- Work order -
When the line containing "서관 하우스콘서트 시즌5>를 개최한다.오는 8월 8일(토) 중앙" appears in the entries below, begin printing there and stop after the line containing "Puff, higienização de"; print each of those lines exactly and no other line.

- Extracted material -
▽
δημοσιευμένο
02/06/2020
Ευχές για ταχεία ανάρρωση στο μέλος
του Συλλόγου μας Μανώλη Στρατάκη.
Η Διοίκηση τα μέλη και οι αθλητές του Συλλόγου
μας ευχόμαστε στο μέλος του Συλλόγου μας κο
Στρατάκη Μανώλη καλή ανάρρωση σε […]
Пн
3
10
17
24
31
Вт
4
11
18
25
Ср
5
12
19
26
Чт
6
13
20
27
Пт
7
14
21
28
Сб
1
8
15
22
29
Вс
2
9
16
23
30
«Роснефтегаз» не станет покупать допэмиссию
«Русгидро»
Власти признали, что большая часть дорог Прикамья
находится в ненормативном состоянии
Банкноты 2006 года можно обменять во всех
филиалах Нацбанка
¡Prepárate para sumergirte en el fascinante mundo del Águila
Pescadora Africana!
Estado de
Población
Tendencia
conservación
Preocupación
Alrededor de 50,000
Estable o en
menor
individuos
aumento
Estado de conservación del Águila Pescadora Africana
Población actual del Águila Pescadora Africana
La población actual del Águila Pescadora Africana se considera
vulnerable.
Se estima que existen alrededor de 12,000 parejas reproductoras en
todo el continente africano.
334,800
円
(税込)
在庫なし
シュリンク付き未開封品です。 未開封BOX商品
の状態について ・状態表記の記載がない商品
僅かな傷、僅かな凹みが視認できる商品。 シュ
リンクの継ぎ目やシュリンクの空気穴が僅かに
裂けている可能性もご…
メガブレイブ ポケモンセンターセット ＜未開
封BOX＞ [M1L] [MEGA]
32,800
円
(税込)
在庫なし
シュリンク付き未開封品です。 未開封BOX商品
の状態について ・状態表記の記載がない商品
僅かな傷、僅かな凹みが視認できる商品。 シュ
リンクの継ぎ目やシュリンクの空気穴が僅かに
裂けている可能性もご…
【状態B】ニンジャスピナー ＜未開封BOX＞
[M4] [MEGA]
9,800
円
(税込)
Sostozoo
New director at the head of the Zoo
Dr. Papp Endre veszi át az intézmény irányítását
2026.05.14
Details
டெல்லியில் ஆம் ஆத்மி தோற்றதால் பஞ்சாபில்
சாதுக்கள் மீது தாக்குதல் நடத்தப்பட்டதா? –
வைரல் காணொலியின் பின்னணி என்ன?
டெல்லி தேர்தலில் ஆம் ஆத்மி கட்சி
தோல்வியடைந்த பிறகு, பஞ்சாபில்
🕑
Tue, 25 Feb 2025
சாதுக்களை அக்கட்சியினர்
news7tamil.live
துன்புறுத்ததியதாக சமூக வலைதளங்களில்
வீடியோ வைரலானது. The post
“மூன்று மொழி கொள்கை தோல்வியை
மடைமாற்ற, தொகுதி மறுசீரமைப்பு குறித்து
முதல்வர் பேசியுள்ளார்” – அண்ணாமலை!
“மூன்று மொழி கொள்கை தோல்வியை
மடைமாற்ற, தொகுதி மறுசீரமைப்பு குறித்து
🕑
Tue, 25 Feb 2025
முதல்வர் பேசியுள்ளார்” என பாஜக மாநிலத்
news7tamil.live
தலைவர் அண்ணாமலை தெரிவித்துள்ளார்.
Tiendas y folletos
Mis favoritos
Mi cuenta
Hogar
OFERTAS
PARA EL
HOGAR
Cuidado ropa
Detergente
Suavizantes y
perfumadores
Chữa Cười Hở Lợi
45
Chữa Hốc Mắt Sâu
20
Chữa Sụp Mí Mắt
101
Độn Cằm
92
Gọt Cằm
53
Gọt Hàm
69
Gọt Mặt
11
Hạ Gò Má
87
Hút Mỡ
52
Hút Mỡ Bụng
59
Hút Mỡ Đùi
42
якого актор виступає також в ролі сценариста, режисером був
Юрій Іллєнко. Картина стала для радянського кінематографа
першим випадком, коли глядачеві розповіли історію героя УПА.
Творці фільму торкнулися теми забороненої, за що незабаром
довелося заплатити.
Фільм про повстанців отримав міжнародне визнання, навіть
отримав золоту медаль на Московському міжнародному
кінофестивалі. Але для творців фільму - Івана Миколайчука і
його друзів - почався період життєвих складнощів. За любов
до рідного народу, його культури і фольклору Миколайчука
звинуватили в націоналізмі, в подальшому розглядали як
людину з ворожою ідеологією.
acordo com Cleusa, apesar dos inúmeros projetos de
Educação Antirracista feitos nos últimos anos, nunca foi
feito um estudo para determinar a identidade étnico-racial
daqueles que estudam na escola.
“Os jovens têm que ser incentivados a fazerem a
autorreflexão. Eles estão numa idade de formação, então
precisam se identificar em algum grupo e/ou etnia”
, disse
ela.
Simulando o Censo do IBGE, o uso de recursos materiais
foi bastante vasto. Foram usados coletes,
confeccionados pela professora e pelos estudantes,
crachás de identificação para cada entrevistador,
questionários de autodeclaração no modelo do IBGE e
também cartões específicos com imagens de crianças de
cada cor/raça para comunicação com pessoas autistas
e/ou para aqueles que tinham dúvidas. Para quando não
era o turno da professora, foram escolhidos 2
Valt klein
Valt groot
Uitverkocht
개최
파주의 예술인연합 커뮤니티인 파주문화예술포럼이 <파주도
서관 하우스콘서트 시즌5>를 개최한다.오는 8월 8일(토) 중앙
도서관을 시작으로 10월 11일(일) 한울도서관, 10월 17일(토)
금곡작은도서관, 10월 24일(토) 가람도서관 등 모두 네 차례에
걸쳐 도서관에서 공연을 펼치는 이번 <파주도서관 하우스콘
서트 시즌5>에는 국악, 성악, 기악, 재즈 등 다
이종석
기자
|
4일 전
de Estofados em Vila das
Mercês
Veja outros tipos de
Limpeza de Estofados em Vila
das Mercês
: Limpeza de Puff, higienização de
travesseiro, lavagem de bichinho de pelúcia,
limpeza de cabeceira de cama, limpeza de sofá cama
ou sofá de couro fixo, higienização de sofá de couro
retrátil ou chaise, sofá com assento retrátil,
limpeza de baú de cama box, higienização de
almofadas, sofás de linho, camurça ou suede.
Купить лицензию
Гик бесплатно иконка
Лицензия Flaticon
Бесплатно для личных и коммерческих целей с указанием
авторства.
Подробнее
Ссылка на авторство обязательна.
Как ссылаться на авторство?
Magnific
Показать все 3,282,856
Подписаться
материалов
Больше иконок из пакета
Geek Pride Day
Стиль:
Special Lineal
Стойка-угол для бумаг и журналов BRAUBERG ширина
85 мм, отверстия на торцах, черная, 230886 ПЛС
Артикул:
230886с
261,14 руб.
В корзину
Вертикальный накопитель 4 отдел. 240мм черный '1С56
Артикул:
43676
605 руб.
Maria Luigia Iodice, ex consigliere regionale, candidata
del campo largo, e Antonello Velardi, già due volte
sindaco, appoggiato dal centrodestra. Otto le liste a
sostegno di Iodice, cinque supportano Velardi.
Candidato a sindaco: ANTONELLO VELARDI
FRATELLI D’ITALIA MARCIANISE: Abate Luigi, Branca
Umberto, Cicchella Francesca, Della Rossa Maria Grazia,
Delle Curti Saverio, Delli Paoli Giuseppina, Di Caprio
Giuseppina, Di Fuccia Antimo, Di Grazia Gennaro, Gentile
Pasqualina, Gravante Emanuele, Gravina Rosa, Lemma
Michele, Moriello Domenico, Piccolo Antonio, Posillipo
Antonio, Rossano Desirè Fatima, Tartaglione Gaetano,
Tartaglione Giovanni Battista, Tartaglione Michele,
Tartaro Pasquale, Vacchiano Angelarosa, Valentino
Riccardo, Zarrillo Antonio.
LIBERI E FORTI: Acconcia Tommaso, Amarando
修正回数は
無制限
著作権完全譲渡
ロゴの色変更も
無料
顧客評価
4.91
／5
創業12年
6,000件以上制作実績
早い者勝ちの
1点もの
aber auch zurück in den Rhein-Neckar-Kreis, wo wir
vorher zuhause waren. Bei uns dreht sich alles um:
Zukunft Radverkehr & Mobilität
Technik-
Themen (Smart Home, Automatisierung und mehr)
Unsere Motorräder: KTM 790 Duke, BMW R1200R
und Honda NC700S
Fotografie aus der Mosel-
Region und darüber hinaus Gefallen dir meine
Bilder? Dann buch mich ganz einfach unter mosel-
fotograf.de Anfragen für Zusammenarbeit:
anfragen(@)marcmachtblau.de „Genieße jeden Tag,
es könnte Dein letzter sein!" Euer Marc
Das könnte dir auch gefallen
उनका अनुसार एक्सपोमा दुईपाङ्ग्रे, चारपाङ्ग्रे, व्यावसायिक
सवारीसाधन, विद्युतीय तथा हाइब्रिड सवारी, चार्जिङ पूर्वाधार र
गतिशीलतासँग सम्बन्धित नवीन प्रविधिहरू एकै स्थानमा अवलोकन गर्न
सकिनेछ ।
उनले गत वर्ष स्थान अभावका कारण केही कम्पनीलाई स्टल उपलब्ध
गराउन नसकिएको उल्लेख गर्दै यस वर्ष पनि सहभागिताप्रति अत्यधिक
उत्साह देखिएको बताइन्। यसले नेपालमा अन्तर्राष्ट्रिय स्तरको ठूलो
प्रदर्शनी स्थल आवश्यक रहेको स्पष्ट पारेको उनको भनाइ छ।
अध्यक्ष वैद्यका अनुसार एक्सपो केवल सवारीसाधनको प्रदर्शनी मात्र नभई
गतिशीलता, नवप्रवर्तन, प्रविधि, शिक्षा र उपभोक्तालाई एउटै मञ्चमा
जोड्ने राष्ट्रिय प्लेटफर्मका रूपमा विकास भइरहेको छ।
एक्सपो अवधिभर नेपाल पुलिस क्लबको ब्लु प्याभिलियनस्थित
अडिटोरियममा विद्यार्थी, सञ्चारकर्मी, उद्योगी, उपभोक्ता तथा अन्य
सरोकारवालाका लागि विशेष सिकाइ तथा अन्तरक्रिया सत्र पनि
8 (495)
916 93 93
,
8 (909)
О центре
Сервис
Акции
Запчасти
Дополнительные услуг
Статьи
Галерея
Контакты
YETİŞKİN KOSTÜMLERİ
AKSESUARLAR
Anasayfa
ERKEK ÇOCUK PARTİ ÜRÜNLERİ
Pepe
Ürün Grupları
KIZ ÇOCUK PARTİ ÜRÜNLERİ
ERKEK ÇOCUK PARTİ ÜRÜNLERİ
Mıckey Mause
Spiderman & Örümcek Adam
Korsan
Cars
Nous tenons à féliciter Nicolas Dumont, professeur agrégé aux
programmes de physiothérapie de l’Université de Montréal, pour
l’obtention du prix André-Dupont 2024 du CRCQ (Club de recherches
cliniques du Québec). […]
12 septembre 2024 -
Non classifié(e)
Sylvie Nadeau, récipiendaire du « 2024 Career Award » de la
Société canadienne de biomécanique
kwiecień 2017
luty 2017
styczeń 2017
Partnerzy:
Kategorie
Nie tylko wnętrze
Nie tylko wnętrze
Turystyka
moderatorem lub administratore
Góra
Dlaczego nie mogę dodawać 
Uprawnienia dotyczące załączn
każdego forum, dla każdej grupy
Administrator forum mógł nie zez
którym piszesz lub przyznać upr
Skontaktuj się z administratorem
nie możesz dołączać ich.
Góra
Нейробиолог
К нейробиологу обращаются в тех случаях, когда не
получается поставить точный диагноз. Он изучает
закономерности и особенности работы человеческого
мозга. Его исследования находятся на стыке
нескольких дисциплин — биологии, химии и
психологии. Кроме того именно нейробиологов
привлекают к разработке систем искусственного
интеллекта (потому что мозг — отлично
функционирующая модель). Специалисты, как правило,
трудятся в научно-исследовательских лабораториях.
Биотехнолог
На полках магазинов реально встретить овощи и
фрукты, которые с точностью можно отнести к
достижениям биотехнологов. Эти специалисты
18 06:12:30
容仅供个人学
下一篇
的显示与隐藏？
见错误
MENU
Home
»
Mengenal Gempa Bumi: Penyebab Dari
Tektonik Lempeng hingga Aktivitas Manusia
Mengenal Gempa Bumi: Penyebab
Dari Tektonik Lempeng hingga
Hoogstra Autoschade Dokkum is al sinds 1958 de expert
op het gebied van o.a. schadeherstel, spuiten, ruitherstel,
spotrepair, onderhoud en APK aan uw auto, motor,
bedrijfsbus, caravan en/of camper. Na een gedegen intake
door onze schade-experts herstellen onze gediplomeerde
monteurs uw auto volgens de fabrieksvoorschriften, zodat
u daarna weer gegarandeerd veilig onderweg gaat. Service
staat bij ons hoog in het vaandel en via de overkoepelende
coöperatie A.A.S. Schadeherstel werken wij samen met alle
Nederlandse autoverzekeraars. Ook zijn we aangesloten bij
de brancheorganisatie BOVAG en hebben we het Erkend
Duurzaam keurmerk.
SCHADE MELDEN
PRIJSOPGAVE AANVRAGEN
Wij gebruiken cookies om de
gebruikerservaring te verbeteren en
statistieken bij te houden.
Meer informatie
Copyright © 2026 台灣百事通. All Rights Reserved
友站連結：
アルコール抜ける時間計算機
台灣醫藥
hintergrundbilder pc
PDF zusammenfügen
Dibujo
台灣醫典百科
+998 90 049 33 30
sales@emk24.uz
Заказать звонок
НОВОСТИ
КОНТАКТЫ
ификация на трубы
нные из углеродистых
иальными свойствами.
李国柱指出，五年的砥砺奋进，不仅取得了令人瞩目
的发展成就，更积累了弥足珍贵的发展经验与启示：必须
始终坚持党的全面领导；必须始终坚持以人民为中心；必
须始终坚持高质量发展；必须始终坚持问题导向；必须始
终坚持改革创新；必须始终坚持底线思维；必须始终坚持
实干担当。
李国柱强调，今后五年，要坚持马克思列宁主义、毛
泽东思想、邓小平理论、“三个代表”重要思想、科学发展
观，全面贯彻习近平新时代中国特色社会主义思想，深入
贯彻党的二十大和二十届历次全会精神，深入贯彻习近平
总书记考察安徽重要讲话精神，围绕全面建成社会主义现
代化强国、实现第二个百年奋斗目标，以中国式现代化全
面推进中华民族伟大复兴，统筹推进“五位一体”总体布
△
- Answer below -
서관 하우스콘서트 시즌5>를 개최한다.오는 8월 8일(토) 중앙
도서관을 시작으로 10월 11일(일) 한울도서관, 10월 17일(토)
금곡작은도서관, 10월 24일(토) 가람도서관 등 모두 네 차례에
걸쳐 도서관에서 공연을 펼치는 이번 <파주도서관 하우스콘
서트 시즌5>에는 국악, 성악, 기악, 재즈 등 다
이종석
기자
|
4일 전
de Estofados em Vila das
Mercês
Veja outros tipos de
Limpeza de Estofados em Vila
das Mercês
: Limpeza de Puff, higienização de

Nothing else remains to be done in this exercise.